• _TASK INSTRUCTIONS_
Starting at the line below holding "objetivo é desenvolver, adaptar" and stopping at the line holding "tecnologias agrícolas mais", print every line exactly, both ends included, and leave the rest out.

Stored data:
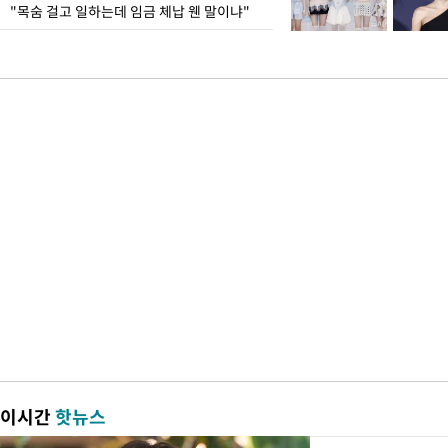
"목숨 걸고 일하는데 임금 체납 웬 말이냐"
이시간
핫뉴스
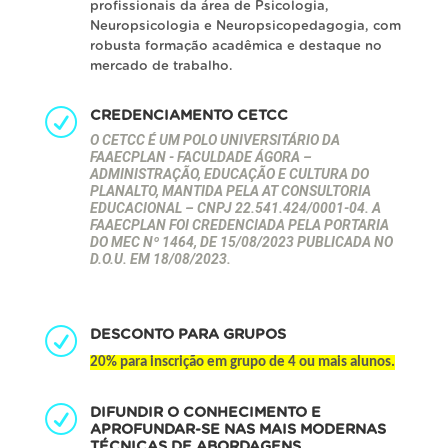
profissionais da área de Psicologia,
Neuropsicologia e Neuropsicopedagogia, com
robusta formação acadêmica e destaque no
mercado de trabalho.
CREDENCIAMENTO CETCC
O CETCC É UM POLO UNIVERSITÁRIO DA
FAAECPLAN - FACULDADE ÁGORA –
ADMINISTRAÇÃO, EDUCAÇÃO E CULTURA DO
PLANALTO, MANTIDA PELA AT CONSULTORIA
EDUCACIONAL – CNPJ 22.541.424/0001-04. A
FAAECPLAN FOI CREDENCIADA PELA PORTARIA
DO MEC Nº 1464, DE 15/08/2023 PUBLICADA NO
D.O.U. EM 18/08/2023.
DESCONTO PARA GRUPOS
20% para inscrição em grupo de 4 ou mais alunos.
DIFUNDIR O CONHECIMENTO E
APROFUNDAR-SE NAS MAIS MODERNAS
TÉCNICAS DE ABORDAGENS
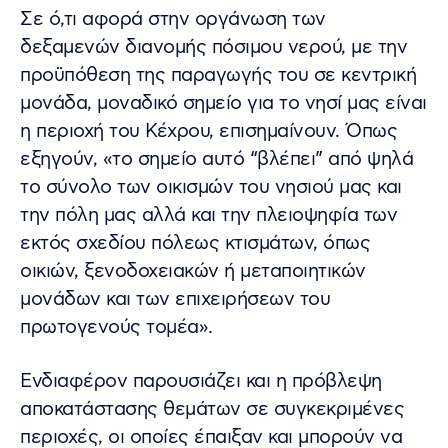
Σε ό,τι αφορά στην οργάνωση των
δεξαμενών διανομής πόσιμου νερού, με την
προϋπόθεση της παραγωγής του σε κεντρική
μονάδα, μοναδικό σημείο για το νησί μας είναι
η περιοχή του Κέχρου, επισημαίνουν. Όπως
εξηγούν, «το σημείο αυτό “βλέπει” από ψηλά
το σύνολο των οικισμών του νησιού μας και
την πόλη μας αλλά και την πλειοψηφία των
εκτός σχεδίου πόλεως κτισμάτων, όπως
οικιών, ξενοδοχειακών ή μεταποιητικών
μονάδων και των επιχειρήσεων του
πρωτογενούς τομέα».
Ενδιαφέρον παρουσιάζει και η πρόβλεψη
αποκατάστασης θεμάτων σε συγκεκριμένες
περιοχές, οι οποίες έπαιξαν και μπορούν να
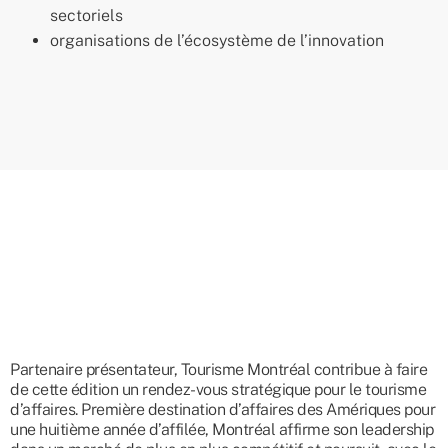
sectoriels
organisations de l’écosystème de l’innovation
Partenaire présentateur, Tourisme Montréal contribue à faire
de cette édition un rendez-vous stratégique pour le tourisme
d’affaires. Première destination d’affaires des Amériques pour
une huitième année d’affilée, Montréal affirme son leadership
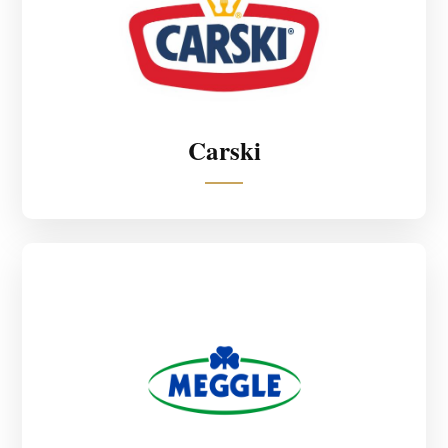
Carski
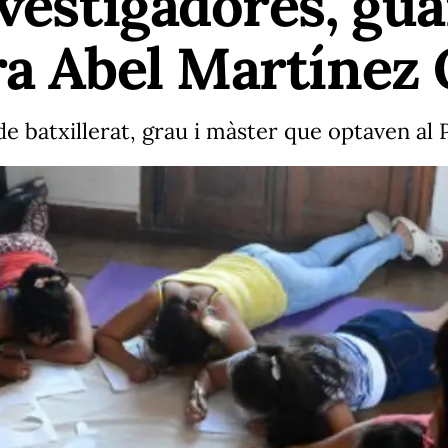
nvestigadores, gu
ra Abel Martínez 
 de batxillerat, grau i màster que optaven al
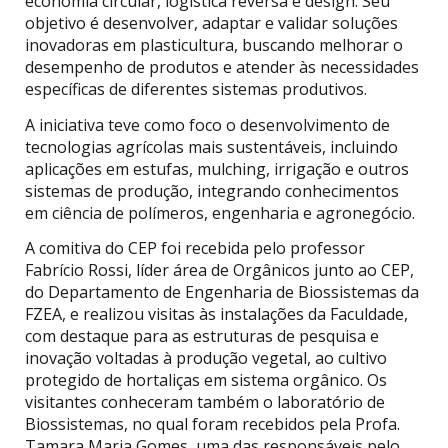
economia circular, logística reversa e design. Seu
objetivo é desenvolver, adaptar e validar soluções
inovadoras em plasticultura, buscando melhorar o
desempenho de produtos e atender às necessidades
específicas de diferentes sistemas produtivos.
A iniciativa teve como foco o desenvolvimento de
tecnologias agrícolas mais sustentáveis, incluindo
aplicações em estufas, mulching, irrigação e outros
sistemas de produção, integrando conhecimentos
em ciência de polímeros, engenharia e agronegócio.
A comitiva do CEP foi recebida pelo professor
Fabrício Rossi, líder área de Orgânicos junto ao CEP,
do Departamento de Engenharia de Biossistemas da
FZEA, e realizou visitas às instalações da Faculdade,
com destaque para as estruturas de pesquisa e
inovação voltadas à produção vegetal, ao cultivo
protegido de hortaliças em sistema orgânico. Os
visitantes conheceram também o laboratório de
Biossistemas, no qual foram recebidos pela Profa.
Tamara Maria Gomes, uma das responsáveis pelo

• _COMPLETED EXERCISE_
objetivo é desenvolver, adaptar e validar soluções
inovadoras em plasticultura, buscando melhorar o
desempenho de produtos e atender às necessidades
específicas de diferentes sistemas produtivos.
A iniciativa teve como foco o desenvolvimento de
tecnologias agrícolas mais sustentáveis, incluindo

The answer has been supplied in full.